BEGIN Provided records
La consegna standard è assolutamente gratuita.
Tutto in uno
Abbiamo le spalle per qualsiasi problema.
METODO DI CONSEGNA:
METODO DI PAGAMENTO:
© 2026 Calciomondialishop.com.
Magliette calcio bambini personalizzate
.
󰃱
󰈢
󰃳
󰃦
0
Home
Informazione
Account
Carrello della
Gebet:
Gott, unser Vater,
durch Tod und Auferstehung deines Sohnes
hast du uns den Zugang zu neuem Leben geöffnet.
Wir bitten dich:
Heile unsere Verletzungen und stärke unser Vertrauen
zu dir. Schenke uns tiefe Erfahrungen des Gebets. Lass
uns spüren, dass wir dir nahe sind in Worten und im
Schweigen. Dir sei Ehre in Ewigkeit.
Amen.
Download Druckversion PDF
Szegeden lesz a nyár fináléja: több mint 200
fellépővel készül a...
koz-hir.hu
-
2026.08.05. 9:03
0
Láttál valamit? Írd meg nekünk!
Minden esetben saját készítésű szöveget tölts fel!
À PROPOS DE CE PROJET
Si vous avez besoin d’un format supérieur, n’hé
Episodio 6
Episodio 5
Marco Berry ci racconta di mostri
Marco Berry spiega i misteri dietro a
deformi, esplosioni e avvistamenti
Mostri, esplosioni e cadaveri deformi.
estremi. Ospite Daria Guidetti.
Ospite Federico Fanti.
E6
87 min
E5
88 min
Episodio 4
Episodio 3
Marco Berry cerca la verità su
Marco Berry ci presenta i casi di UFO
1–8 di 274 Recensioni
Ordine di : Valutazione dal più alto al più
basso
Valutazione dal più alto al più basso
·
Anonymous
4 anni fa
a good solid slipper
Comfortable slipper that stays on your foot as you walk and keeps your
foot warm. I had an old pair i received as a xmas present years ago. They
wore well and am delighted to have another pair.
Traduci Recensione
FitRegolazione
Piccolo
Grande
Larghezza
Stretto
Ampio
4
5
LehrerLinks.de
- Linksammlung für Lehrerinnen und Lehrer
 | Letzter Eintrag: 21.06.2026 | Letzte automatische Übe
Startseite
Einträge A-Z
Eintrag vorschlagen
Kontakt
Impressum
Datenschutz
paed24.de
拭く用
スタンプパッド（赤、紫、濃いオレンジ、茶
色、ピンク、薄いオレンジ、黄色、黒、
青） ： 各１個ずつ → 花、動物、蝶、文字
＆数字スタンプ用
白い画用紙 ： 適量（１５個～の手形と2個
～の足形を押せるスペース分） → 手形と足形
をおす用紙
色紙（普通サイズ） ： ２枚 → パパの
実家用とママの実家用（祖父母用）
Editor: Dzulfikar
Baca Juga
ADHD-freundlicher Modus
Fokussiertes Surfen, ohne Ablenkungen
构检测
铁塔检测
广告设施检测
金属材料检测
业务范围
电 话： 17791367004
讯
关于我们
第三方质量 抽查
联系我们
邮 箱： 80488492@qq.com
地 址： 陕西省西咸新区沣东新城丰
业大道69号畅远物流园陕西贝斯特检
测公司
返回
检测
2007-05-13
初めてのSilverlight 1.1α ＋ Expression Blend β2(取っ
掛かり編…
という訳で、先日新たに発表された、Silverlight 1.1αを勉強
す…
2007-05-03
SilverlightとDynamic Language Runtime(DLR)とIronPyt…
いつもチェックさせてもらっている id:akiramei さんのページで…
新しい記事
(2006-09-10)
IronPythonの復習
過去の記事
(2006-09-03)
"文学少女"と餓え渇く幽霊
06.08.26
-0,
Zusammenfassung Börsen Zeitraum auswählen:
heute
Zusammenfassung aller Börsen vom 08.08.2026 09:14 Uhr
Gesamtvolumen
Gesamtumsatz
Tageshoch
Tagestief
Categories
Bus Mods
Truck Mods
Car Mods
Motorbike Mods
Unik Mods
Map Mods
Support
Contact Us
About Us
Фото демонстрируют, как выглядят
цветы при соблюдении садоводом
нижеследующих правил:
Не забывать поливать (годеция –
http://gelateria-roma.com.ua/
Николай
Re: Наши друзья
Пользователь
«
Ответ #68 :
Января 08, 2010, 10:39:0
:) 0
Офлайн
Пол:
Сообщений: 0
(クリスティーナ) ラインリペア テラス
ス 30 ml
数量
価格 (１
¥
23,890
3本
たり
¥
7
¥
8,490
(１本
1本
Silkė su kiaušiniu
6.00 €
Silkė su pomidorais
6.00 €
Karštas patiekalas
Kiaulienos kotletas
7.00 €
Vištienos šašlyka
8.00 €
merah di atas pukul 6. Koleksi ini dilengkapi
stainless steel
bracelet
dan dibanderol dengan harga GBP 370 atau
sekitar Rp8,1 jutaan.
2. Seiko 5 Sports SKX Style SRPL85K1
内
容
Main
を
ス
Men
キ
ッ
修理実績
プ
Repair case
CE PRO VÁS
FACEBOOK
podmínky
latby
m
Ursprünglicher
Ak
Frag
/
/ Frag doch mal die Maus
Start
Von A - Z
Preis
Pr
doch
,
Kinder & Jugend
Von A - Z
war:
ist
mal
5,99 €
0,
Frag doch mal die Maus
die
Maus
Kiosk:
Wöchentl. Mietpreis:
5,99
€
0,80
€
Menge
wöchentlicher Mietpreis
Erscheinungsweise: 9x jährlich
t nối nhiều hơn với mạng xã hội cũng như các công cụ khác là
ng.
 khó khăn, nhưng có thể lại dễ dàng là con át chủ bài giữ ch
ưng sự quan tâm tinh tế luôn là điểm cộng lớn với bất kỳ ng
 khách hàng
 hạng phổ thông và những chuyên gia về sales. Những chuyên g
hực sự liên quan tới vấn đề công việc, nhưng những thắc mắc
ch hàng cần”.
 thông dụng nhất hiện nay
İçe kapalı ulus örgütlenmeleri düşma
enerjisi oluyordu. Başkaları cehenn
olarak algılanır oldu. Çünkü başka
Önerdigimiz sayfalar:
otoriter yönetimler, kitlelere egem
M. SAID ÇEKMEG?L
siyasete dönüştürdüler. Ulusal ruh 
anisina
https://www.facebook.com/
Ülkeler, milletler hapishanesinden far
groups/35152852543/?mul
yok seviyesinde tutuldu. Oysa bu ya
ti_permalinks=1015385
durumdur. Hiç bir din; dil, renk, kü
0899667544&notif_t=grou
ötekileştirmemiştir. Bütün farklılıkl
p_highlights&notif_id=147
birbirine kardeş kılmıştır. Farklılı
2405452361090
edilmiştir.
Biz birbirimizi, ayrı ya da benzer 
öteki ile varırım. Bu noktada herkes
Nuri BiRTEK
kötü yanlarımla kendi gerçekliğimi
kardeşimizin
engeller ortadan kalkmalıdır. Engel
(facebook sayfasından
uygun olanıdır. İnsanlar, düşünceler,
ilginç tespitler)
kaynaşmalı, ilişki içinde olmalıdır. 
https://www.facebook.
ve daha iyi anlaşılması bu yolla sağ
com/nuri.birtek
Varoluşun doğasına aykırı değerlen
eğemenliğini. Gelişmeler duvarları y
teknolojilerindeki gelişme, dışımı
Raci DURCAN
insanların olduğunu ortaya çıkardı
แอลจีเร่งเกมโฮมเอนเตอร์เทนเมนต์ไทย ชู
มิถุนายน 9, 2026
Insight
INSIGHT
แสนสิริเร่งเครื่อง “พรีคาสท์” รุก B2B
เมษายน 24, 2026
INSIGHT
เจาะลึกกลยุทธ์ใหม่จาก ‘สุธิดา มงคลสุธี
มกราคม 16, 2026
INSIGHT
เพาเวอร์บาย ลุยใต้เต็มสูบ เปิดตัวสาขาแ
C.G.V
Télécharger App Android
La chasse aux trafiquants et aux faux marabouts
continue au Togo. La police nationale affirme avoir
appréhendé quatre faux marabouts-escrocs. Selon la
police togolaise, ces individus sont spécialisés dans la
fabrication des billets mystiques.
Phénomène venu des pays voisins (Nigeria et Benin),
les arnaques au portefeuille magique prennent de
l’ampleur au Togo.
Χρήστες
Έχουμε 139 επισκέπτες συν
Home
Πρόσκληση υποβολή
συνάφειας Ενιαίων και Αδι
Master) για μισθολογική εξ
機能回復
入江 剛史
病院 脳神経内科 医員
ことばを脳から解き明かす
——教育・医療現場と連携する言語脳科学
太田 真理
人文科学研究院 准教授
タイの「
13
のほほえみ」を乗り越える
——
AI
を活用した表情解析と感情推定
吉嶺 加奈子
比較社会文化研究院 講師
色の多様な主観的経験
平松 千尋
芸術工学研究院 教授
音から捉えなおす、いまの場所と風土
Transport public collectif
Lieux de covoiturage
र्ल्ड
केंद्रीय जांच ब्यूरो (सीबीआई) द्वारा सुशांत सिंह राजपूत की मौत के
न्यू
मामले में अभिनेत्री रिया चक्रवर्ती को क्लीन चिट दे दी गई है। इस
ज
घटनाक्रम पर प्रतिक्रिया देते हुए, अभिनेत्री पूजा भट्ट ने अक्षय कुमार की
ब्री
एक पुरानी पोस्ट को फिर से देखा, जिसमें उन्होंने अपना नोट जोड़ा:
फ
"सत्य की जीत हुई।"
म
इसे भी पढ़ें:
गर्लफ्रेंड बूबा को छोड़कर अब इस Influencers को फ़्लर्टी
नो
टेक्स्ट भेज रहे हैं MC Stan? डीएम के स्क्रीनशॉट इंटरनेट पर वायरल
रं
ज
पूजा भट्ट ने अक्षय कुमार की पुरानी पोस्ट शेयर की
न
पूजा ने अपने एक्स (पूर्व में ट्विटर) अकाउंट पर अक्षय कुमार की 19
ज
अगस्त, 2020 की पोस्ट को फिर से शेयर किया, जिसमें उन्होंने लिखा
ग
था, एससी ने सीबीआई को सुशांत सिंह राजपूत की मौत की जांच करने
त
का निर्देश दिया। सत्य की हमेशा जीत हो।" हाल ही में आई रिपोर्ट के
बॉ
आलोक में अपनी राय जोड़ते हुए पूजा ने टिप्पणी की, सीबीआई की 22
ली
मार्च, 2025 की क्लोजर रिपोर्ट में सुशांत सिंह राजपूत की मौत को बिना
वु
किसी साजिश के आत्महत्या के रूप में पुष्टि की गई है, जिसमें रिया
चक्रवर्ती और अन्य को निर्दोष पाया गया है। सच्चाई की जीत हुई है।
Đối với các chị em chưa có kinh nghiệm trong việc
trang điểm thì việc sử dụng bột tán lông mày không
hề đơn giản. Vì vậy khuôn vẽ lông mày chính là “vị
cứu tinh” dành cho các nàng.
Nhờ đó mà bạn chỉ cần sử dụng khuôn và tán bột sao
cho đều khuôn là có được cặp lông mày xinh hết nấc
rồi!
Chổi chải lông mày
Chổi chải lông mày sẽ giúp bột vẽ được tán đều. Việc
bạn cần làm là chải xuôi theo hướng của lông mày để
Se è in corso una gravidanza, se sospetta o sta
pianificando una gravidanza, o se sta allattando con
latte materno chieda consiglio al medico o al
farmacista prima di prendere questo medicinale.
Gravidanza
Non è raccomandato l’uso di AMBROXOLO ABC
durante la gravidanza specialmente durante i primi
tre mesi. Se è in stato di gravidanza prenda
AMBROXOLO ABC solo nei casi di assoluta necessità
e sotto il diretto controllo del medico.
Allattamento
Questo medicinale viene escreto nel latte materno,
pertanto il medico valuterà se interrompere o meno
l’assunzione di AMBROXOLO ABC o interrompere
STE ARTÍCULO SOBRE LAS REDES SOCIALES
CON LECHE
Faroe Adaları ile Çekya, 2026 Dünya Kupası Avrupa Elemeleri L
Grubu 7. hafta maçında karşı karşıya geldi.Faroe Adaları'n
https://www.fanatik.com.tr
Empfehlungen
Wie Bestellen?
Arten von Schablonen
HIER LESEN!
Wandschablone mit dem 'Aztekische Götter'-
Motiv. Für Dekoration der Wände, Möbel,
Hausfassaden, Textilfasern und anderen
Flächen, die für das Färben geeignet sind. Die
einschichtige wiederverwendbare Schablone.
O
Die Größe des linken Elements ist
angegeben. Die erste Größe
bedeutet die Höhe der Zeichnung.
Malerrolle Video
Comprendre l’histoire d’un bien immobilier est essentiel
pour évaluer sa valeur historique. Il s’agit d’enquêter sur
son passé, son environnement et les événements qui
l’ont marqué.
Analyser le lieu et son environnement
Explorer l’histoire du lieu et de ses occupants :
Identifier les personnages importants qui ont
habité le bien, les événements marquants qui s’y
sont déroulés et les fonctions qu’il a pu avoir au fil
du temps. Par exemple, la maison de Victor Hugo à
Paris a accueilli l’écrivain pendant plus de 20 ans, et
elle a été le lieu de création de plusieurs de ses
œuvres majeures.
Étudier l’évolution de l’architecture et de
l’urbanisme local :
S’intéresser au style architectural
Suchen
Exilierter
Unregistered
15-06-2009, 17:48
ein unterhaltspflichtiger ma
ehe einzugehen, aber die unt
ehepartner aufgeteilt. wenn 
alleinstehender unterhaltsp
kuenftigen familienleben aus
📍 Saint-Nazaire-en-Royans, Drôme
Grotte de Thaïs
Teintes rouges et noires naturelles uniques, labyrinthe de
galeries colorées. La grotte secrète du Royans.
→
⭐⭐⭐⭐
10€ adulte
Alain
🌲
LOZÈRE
END Provided records
## [Instructions for the task]
Return each full line of the entries that contains the word "Größe".

## [Answer space]
Die Größe des linken Elements ist
angegeben. Die erste Größe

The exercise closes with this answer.